Samia Suluhu Hassan delivered her remarks on Tuesday, World Press Freedom Day, at a gathering of journalists, government officials and others in Arusha, in northern Tanzania, according to The East African newspaper.
Maxence Melo Mubyazi, an award-winning journalist in Tanzania, said he takes this as an encouraging sign after “lots of arrests, lots of attacks on the press” in recent years.
“We welcome this kind of political will from the president to review the current draconian laws in the country,” said the founding editor of the online discussion platform Jamii Forums, who has himself endured arrests and jail time.
He told VOA Wednesday he hoped this would ensure “that at least we have frameworks in place and we don’t go by the presidential decree.” Melo was alluding to Hassan’s predecessor, John Magufuli, president from 2015 until his death in March 2021 at age 61.
During Magafuli’s tenure, journalists were often arrested for critical coverage of government and political dissent was discouraged. Tanzania’s ranking in Reporters Without Borders’ annual press freedom index plummeted from 71st to 124th over five years beginning in 2016.
Reporters Without Borders noted in its latest report that Magufuli “had become increasingly authoritarian and hostile” toward media and that Hassan’s rise to power has “brought initial hopeful signs that have yet to come to fruition.”
In February, Hassan’s administration lifted bans on four media outlets: Mseto, Mawio, Mwanahalisi and Tanzania Daima. They had been shuttered for offenses related to their coverage of alleged corruption, according to Amnesty International.

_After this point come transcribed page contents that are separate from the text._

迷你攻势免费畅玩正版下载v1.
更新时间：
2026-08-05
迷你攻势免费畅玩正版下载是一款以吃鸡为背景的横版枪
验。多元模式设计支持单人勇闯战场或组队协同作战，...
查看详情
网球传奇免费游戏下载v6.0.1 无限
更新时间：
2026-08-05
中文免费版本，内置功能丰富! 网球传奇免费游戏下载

And Hassan has instructed the Ministry of Information, Communication and Information Technology to work with media stakeholders and others on reviewing laws and possibly loosening restrictions.

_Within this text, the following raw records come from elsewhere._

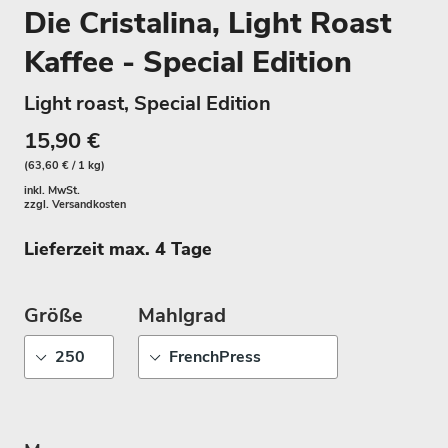
Die Cristalina, Light Roast
Kaffee - Special Edition
Light roast, Special Edition
15,90 €
(63,60 € / 1 kg)
inkl. MwSt.
zzgl.
Versandkosten
Lieferzeit max. 4 Tage
Größe
Mahlgrad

Melo is among those being asked to weigh in on what he calls “draconian” measures such as the 2015 Cybercrimes Act and 2016 Media Services Act.
“I’ve been part of the team that has been reviewing the laws,” said Melo, who had previously felt their bite. He was convicted in April 2020 of obstructing police investigations, and paid a fine of 3 million Tanzanian shillings, or $1,300, rather than face a year behind bars, according to the Committee to Protect Journalists.

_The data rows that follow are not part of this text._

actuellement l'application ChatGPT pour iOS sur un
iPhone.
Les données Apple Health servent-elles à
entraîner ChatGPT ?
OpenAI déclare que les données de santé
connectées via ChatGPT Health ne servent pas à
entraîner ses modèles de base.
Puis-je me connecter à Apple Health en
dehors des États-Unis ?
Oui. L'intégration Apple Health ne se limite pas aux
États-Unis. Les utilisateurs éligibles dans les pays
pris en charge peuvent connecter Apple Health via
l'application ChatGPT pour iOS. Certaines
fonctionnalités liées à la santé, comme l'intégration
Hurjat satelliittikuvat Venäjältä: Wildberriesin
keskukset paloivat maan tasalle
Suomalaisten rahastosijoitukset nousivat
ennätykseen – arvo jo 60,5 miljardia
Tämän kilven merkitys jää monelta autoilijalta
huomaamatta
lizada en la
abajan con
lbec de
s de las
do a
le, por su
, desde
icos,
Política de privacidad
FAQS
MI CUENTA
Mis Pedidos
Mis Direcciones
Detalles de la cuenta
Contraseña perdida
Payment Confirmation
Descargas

CPJ, which honored Melo with its 2019 International Press Freedom Award, noted that the “charge stemmed from Melo’s alleged refusal to disclose the identities of whistleblowers on the Jamii Forums platform.
Melo told VOA that Jamii Forums, founded as a for-profit business, now is a nongovernmental organization. “We are focusing on good governance, accountability and democracy,” he said.
Since Hassan took office, Melo said, “people on the cyberspace can now at least criticize the government or critically analyze whatever kind of statement that comes from any political figure. … At the moment, journalists are now writing stories that could not be written in the past six years.”
When it comes to news media, “indeed, the environment is slowly opening up,” agreed Roland Ebole, an Amnesty International researcher. Based in Nairobi, he monitors Tanzania and Uganda.
Amnesty praised Tanzania’s lifting of the newspaper ban in February but also said the government “must do more to guarantee media freedom going forward.”
A free press, Ebole told VOA, “would mean Tanzanians looking into the future with most hope in terms of expressing themselves and getting information – and information that would benefit them in all aspects of their lives, whether it’s economic, social and cultural.”
“We are somehow optimistic,” Melo said of journalists and rights activists. But, he cautioned, “the laws are still there, really draconian laws. If they are not amended, they can be used by anyone who is against us.”
Separately, a Tanzanian government spokesman told VOA that measures could be loosened – to a point.
“You cannot have a profession without rules to govern, like a tire moving without any control,” spokesman Greyson Msigwa said in a recent interview. “We must reach a place that we all agree that we need to protect the interests of media and the people as well.”